What you should do >> Pick out each line in these entries that contains the string "также".

□ □ □ □

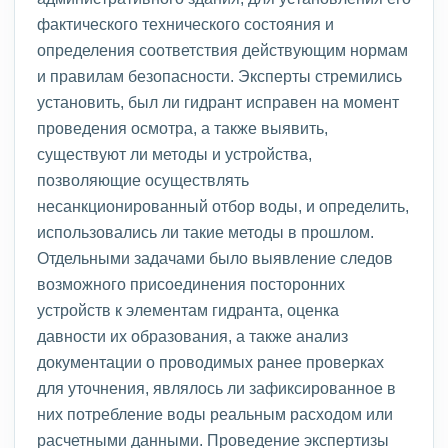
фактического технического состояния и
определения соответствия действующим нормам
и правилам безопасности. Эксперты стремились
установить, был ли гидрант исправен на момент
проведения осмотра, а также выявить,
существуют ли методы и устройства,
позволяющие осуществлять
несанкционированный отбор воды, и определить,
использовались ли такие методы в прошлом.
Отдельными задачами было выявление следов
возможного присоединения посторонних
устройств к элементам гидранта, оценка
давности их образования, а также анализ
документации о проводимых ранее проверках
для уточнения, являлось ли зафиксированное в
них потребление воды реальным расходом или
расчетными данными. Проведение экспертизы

□ □ □ □

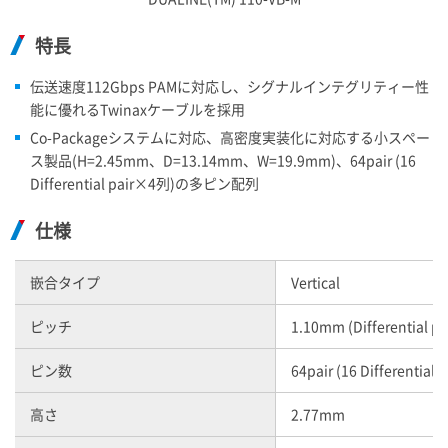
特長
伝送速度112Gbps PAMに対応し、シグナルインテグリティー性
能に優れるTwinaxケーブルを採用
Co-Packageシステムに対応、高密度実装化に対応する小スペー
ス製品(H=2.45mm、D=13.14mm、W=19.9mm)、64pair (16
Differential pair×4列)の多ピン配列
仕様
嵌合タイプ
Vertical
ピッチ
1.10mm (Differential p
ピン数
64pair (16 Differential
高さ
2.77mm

□ □ □ □

Output below >>
проведения осмотра, а также выявить,
давности их образования, а также анализ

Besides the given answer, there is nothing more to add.